=== Action item ===
Restate the records in full, so that each line matches the original exactly.

=== Records provided ===
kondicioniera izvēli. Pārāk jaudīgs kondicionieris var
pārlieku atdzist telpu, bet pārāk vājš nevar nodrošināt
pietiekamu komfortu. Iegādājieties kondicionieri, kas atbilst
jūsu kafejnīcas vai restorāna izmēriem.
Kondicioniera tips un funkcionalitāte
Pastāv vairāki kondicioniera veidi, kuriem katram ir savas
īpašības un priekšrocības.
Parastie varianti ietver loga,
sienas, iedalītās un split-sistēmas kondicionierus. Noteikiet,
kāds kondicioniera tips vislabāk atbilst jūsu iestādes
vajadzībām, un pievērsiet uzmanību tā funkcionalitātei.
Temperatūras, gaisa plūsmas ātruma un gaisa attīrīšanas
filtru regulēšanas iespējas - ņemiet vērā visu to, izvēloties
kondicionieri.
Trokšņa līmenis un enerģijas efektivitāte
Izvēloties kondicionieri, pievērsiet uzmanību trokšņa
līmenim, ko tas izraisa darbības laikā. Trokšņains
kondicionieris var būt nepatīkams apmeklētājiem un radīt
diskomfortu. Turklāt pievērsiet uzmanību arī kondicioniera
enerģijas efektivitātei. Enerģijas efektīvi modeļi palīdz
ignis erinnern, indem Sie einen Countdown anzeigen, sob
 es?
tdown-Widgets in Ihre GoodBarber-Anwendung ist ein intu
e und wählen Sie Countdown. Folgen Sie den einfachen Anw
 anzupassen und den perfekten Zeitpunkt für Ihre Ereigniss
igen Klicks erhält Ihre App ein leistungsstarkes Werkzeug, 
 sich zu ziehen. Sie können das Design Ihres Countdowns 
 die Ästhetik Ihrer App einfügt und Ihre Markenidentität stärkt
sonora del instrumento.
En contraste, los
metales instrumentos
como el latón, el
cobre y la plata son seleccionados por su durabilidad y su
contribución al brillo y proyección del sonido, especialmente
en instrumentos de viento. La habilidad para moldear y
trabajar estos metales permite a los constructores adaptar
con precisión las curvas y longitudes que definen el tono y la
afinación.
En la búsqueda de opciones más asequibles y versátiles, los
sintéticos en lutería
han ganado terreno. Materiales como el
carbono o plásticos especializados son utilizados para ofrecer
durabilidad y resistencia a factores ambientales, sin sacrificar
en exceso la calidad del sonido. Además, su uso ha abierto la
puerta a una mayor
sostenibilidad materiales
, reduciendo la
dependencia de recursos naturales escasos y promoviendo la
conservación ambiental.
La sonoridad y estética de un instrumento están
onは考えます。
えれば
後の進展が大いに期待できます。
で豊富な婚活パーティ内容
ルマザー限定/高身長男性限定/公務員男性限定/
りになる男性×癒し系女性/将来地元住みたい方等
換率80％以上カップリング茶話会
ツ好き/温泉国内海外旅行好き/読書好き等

=== Solution ===
kondicioniera izvēli. Pārāk jaudīgs kondicionieris var
pārlieku atdzist telpu, bet pārāk vājš nevar nodrošināt
pietiekamu komfortu. Iegādājieties kondicionieri, kas atbilst
jūsu kafejnīcas vai restorāna izmēriem.
Kondicioniera tips un funkcionalitāte
Pastāv vairāki kondicioniera veidi, kuriem katram ir savas
īpašības un priekšrocības.
Parastie varianti ietver loga,
sienas, iedalītās un split-sistēmas kondicionierus. Noteikiet,
kāds kondicioniera tips vislabāk atbilst jūsu iestādes
vajadzībām, un pievērsiet uzmanību tā funkcionalitātei.
Temperatūras, gaisa plūsmas ātruma un gaisa attīrīšanas
filtru regulēšanas iespējas - ņemiet vērā visu to, izvēloties
kondicionieri.
Trokšņa līmenis un enerģijas efektivitāte
Izvēloties kondicionieri, pievērsiet uzmanību trokšņa
līmenim, ko tas izraisa darbības laikā. Trokšņains
kondicionieris var būt nepatīkams apmeklētājiem un radīt
diskomfortu. Turklāt pievērsiet uzmanību arī kondicioniera
enerģijas efektivitātei. Enerģijas efektīvi modeļi palīdz
ignis erinnern, indem Sie einen Countdown anzeigen, sob
 es?
tdown-Widgets in Ihre GoodBarber-Anwendung ist ein intu
e und wählen Sie Countdown. Folgen Sie den einfachen Anw
 anzupassen und den perfekten Zeitpunkt für Ihre Ereigniss
igen Klicks erhält Ihre App ein leistungsstarkes Werkzeug, 
 sich zu ziehen. Sie können das Design Ihres Countdowns 
 die Ästhetik Ihrer App einfügt und Ihre Markenidentität stärkt
sonora del instrumento.
En contraste, los
metales instrumentos
como el latón, el
cobre y la plata son seleccionados por su durabilidad y su
contribución al brillo y proyección del sonido, especialmente
en instrumentos de viento. La habilidad para moldear y
trabajar estos metales permite a los constructores adaptar
con precisión las curvas y longitudes que definen el tono y la
afinación.
En la búsqueda de opciones más asequibles y versátiles, los
sintéticos en lutería
han ganado terreno. Materiales como el
carbono o plásticos especializados son utilizados para ofrecer
durabilidad y resistencia a factores ambientales, sin sacrificar
en exceso la calidad del sonido. Además, su uso ha abierto la
puerta a una mayor
sostenibilidad materiales
, reduciendo la
dependencia de recursos naturales escasos y promoviendo la
conservación ambiental.
La sonoridad y estética de un instrumento están
onは考えます。
えれば
後の進展が大いに期待できます。
で豊富な婚活パーティ内容
ルマザー限定/高身長男性限定/公務員男性限定/
りになる男性×癒し系女性/将来地元住みたい方等
換率80％以上カップリング茶話会
ツ好き/温泉国内海外旅行好き/読書好き等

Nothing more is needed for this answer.